Sunday, June 24, 2007

Stroszek

Werner Herzog's 1977 masterpiece "Stroszek" is a tragic comedy, a beautifully-rendered snapshot of Berlin slums, a heartbreaking love story, a clinical study of mental illness, a condemnation of the American Dream.

It sounds a bit much, especially given Herzog's reputed misanthropy and the preponderance of foreign films that specialize in demonizing the United States (von Trier's "Dogville" being the worst of the recent bunch).

But "Stroszek" isn't interested in the cruelty of capitalism as it is the naivete of Stroszek himself (played with tragic reserve by the troubled actor Bruno S.)

Stroszek simply doesn't fit in anywhere. A recently-released mental patient who's apparently been in and out of institutions because of his alcoholism, he quickly befriends Eva (Eva Mattes), another lost soul who can't escape her abusive pimps. Stroszek also reconnects with his seeming guardian angel - an elderly neighbor Mr. Scheitz (Charles Scheitz) who has tended to Stroszek's belongings during his self-pronounced "vacation."

The hypnotic first half of the picture paints the portrait of a seedy Berlin slum from which nothing good can emerge - but Herzog's subtle camerawork (featuring a great deal of perfectly-framed static shots) tells of an impending miracle - surely, nothing can possibly get worse.

Indeed, hope is just around the corner; Stroszek simply needs to hitch his star to the right wagon. Mr. Scheitz is planning to move to rural Wisconsin, where his nephew has promised a good life away from the gray violence of 1970s Germany.

After one last attack from Eva's pimps, the trio are off to Railroad Flats - a dismal, rural burg that is - if anything - darker than Berlin. It's a place whose few denizens bide their ample time telling stories of unsolved murders and tawdry sex jokes, a place from which just about anyone would be desperate to escape.

But Stroszek's hope, and his love for Eva, are such that he commits to the town, buying a prefabricated mobile home and an expensive color TV that neither of them can afford. But it will work out - it has to. America is the promised land, believes Stroszek - even for a non-English-speaking, alcoholic immigrant with a prostitute girlfriend.

Of course he is doomed to fail, but, unlike the programmatic "Dogville," "Stroszek" never wishes the worst for its character in the hopes of making grand Statements. It simply observes, from a distance, the tragedy of mistaken innocence. Stroszek is tabula rasa - a man who only wants to play his accordion in a public square - not to exchange bawdy anecdotes with auto mechanics.

In its way, "Stroszek" is the real-world counterpoint to Robert Zemeckis's 1994 comic adventure "Forrest Gump," where hopeful dimness is prized, rewarded, beloved - where an idiot can find salvation in rural America despite a promiscuous girlfriend and an eccentric best friend.

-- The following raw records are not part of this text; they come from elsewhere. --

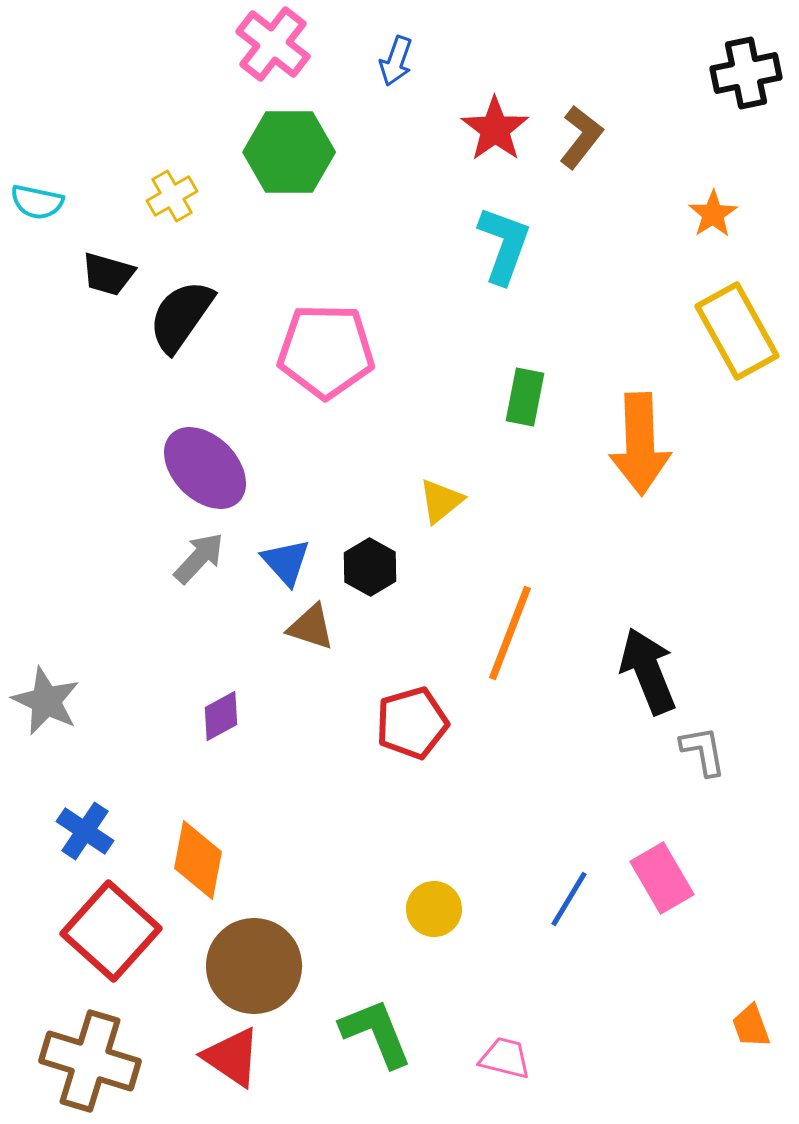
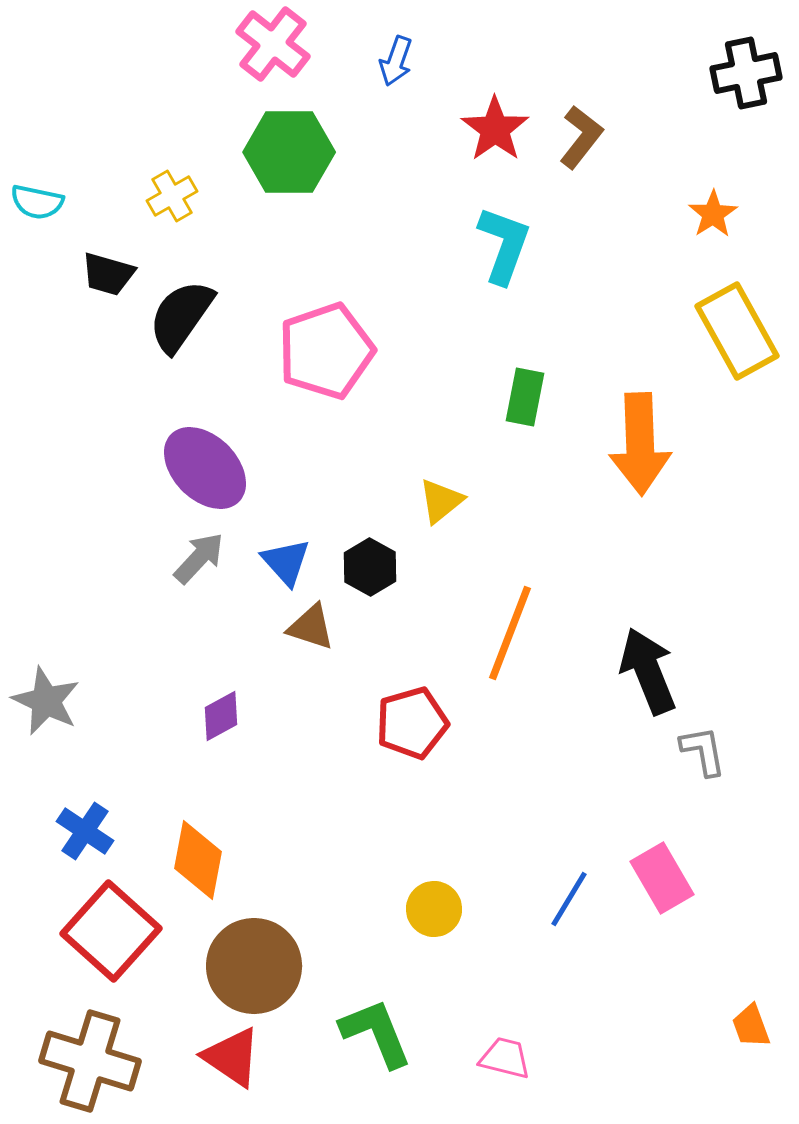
pink pentagon: rotated 20 degrees counterclockwise
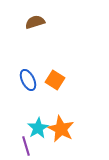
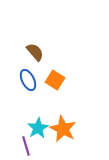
brown semicircle: moved 30 px down; rotated 66 degrees clockwise
orange star: moved 2 px right
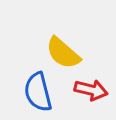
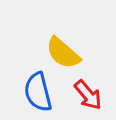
red arrow: moved 3 px left, 5 px down; rotated 36 degrees clockwise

Herzog's vison is far more honest - he plays cynical Candide to Zemeckis's idealistic Pangloss, yet Herzog still manages to keep his sense of humor intact. Despite the tragedies, and there are many, in "Stroszek," there are surreal slices of humor that surface even during the film's great and terrible climax - which Herzog counters with langorous shots of a dancing chicken.

Theories abound about the point of the chicken, a novelty act who dances on cue when someone drops a quarter into a machine. Nonsensical on the surface, the chicken probably represents Herzog's Skinner-ian vision of humanity: Like the chicken, we are all products of operant conditioning. Like Stroszek, we are all destined - for good or ill - to follow the paths set forth from our births.

Halfway through the film, Stroszek is shown a prematurely-born baby, whose grip reflexes are so strong that it won't let go of a doctor's hands, even as the doctor yanks it into the air. Stroszek is the adult version of the baby - a confused child looking for something - anything - human to grasp onto. But no one will hold onto the poor man; his worth as a human being is disregarded by everyone save the pathetic, senile Mr. Scheitz.

In any other film, Stroszek would be rescued, validated, saved. Not in Berlin. Not in Railroad Flats. Not, Herzog might say, anywhere.